Throw me a curve ball, why don’t you? The goal of an original relationship with the universe sounds liberating, but also abstract and over-totalized to me. “We” might not be able to have one at all, or at least we might not be able to clear away the historical obstacles (post-Cold War-ennui, ethnic balkanization, wrenching but still incomplete technological change, yadda yadda yadda) that stand in our way. But I can struggle toward mine and you can struggle toward yours, and I can try to learn from yours and vice versa. In any case, whatever “an original relationship” is, my guess is that it evolves one by one and spreads out from there, especially in crapola times like ours.
Tell me, is this anything like self-reliance? Why don’t you be the Emerson pointman, and I’ll tend to the other misunderstood ghost haunting this week’s books, Virginia Woolf. Fadiman invokes Woolf in the preface, quoting her famous description of the common reader as a randomly educated amateur who reads for selfish pleasure and is guided, above all, “by an instinct to create for himself, out of whatever odds and ends he can come by, some kind of whole—-” I think it’s so significant that Fadiman lops off the rest of this sentence, where Woolf throws out suggestions for the kind of “whole” she’s thinking of: “a portrait of a man, a sketch of an age, a theory of the art of writing.” The beauty of the common reader is that he’s a humble person searching inside in order to go outside, as it were–trying to find that relationship with the universe that you were talking about. But Fadiman is blind to this, because she’s already swept up in an adoring relationship with Anne Fadiman. Here are some of her “portraits” of writers: “I know how Kipling felt” … “The moment I read that sentence, I knew that Macaulay and I were peas in a pod.” And here’s a prime example of her “theory of the art of writing”: “My most frequent response to gastronomic references in literature is an immediate urge to raid the refrigerator.” *#!^#@$#*%@())#!

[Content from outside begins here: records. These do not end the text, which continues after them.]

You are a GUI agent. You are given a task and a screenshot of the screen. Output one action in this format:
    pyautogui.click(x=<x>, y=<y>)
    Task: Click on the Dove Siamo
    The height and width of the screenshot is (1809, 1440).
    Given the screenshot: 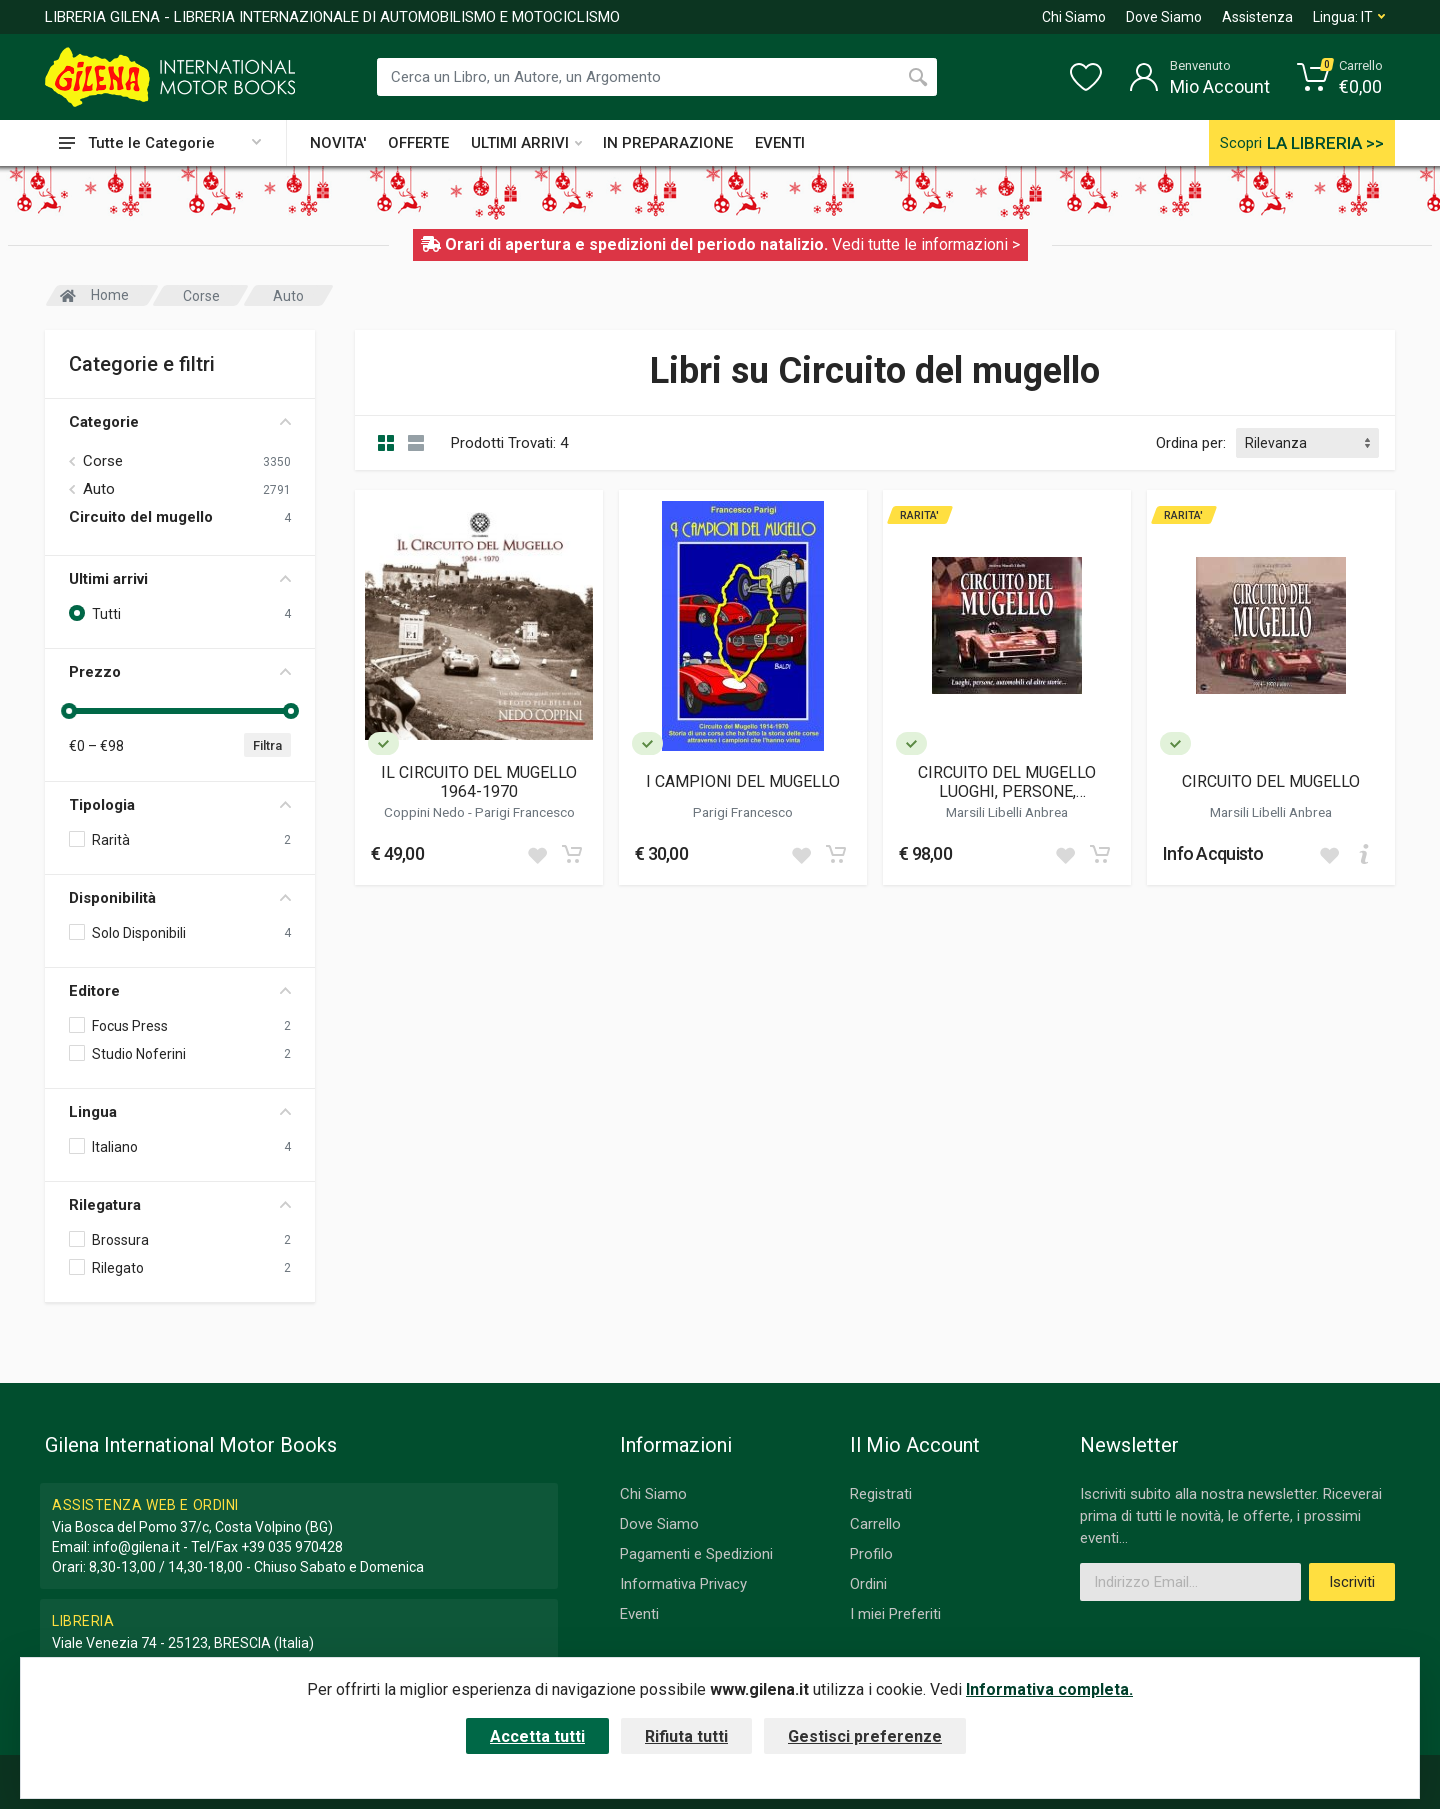 What is the action you would take?
    pyautogui.click(x=1164, y=17)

Anyway, I don’t want to ramble on about Woolf, because, like you, I disliked the way these essayists flaunt their love of a certain writer to reflect on their own taste and character. Epstein doesn’t have this problem so much–he’s got some self-knowledge going for him, and it’s part of his shtick to make himself look cranky and limited. But Poirier swings Emerson around like a Jedi saber, and Wood leans on Woolf and especially Chekhov, and is more defensive than he needs to be about D.H. Lawrence; for Lesser, I guess you’d have to say the be-all and end-all is Dickens, but that may be because she did a thesis on him. (After reading her book, you know a lot of humdrum factoids like this about her: She likes to take dance lessons, she has lately started going to operas, and long ago she had a quirky, idealistic, memorable schoolteacher. Which is good to know, since, of course, No one in the whole history of the world ever had a quirky, idealistic, memorable schoolteacher before her.*#!^#@$#*%@())#!

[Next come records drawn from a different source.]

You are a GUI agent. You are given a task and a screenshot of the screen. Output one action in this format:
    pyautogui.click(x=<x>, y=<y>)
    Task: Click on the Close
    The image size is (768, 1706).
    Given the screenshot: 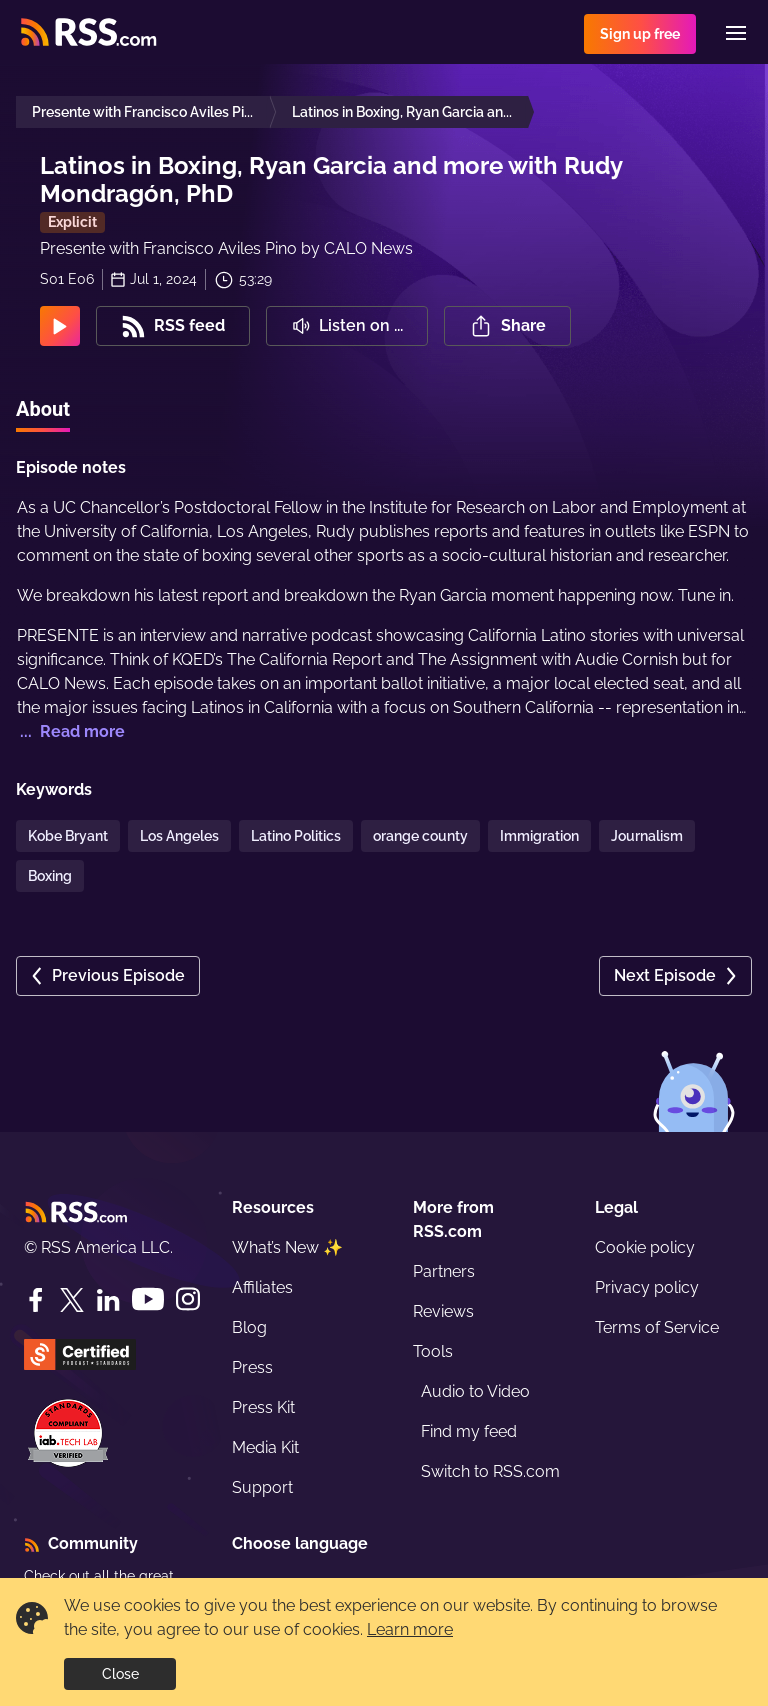 What is the action you would take?
    pyautogui.click(x=120, y=1674)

Speaking of graduate theses, I loved the map you drew of professionals on one side of the divide and amateurs on the other. But I wonder if we should add the third messy element of academia. Tony, am I correct in remembering that you did some time in graduate school? I thought about it briefly but didn’t, and I remember that when I came to New York instead I got lots of hearty pats on the back for this decision. For the last couple of decades or so, there’s been a lot of anger and annoyance in this so-called literary world at the way academia retreated into trendy French theory and hyperpoliticized multiculturalism and traded in good clear writing for insider jargon, etc. Most of it is justified, I guess, but it occurred to me this week that some small part of it is also smug and reactionary, head-in-the-sand stuff. On the evidence of these books, the divide has been every bit as disastrous for the generalists as it’s been for the profs. At least academics have to be dimly aware, for the sake of their precious careers, of changes in racial attitudes and the ways people think about and experience sexuality, and the actual existence of non-European, non-American literature, and of whether the things they are saying have been already been said 819 times by 437 other people. But not Fadiman, who writes on the problem of gender bias in language as if she’ d discovered it, and makes the unbelievably vain statement, “Am I the only one who feels torn?” And not Wood, who in his overheated attack on Toni Morrison seems to taunt the do-gooder multiculturalists with an unseemly chapter title, “The Color Purple: Toni Morrison’s False Magic,” that unfairly lumps Morrison in with Alice Walker.
Talk about an ivory tower. Hanging on to the notion of a common reader is a brave and valuable thing, but you gotta live in the world you gotta live in. I’d like to talk more about Wood tomorrow. I was surprised by the religious element in his book, and I think we have yet to bring it out.